Jacques Chirac a revendiqué ses liens personnels, "tissés de longue date", avec nombre de chefs d'Etat africains, pas tous démocrates. "J'aime l'Afrique, ses territoires, ses peuples, ses cultures. Je mesure ses besoins, je comprends ses aspirations."
"Vous avez su apporter à la relation Afrique-France une touche personnelle faite de chaleur humaine" et "d'attention", lui a lancé le président malien Amadou Touré. "Nous allons le regretter", a déclaré mercredi soir le président du Burkina Faso Blaise Compaoré au sujet de son homologue français. "C'était quand même un homme qui avait beaucoup de passion pour l'Afrique" et "qui portait beaucoup d'intérêt à nos préoccupations."
Jacques Chirac a justifié jeudi les interventions militaires françaises en Afrique: "la France respecte et continuera de respecter les accords de défense qui la lient à plusieurs pays africains" et "là où l'Afrique et la communauté internationale le demanderont, elle continuera à prendre toutes ses responsabilités", a-t-il assuré.
La candidate socialiste à l'élection présidentielle, Ségolène Royal, s'est, elle, prononcée pour une "clarification" et "si besoin" une "renégociation" de certains de ces accords.
"La stabilité, c'est également veiller à l'intégrité territoriale", a plaidé Jacques Chirac, justifiant ainsi un appui militaire contesté aux régimes tchadien ou centrafricain.
Toutefois, "l'expérience enseigne que la stabilité des Etats dépend avant tout du calendrier démocratique et de la régularité des élections", a noté le président français. "Les crises prennent souvent naissance dans des scrutins discutables, qui entachent la légitimité du nouvel élu". Dès lors, "il faut renforcer l'Etat de droit".
Dans la délégation française, on s'agaçait des critiques sur la "Françafrique" chiraquienne, qualifiée de "mythe", ou de "vision totalement périmée". Reste qu'aux côtés de Jacques Chirac étaient notamment assis jeudi le Premier ministre éthiopien Meles Zenawi, qui "maintient en détention, depuis 18 mois, une vingtaine de directeurs de journaux", ou le président d'Erythrée Isaias Afwerki, dans les prisons duquel "croupissent, depuis septembre 2001, des centaines de prisonniers politiques", rappelait le secrétaire général de Reporters sans frontières (RSF) Robert Ménard, dans une tribune publiée dans "Le Monde" daté de jeudi.
Etait aussi présent à Cannes le président de Djibouti Ismaïl Omar Guelleh.

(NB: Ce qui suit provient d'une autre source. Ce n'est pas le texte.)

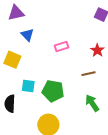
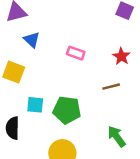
pink rectangle: (62, 46) -> (76, 53), turned 40
green arrow: (92, 103) -> (117, 136), moved

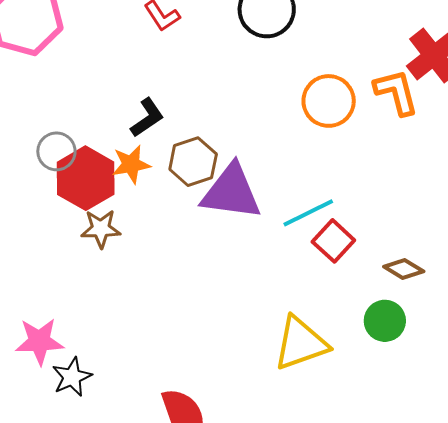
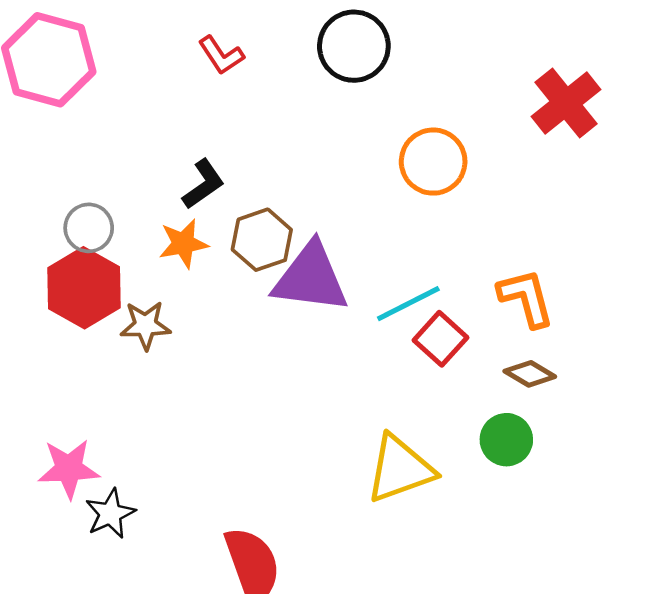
orange L-shape: (396, 92) -> (526, 298), moved
red hexagon: (86, 178) -> (84, 288), moved

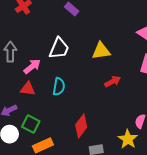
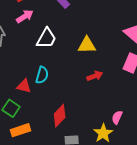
pink arrow: (32, 66) -> (25, 16), moved
red triangle: (28, 89) -> (24, 86), moved

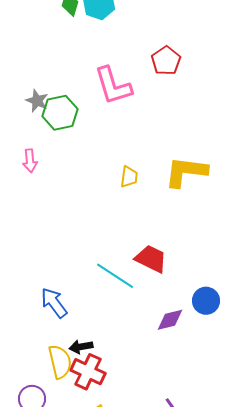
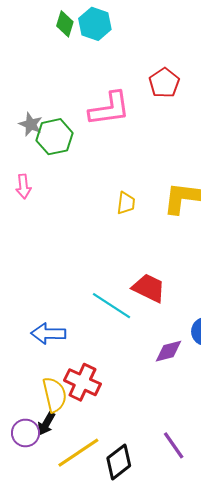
pink L-shape: (113, 86) -> (109, 109), turned -81
blue arrow: (54, 303) -> (48, 334), turned -52
black arrow: (81, 347) -> (46, 424), moved, turned -50
red cross: (88, 372) -> (82, 382), moved

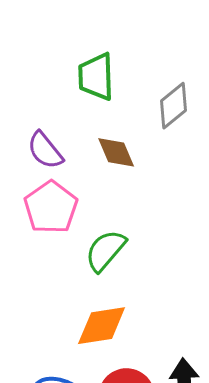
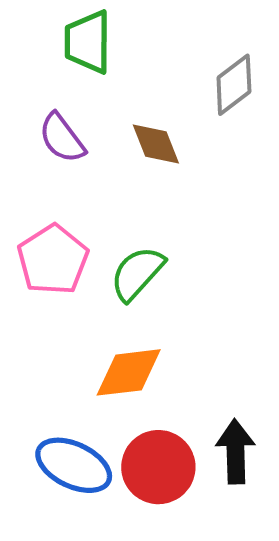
green trapezoid: (96, 77) -> (88, 42), moved
pink pentagon: (51, 207) -> (53, 260), moved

Convoqué comme témoin par la juge d'instruction parisienne chargée de l'enquête sur la mort du magistrat français Bernard Borrel en 1995 à Djibouti, il ne sera pas être inquiété, immunité oblige.
Alors que s'achève le mandat de Jacques Chirac, "l'Afrique commence à être entourée, voire courtisée", s'est félicité celui qui se "bat depuis des années pour qu'on lui accorde davantage d'attention". "Voilà à peine 20 ans, plus d'une dizaine de foyers de crise étaient allumés à travers le continent", a-t-il rappelé. "Aujourd'hui, la démocratie s'installe et que de conflits résolus!". De même, "un mouvement s'amplifie pour le respect des droits de l'Homme, la bonne gestion des affaires publiques."
Au moment où la Chine a fait une entrée en force sur ce continent, Jacques Chirac a toutefois mis en garde contre "la facilité du court terme et les égoïsmes": "l'Afrique peut une nouvelle fois être mise au pillage, laissée pour compte de la prospérité", même si "rien n'est joué". "Le continent détient le tiers des réserves minérales de la planète". Ce "trésor (...) ne doit être ni pillé, ni bradé".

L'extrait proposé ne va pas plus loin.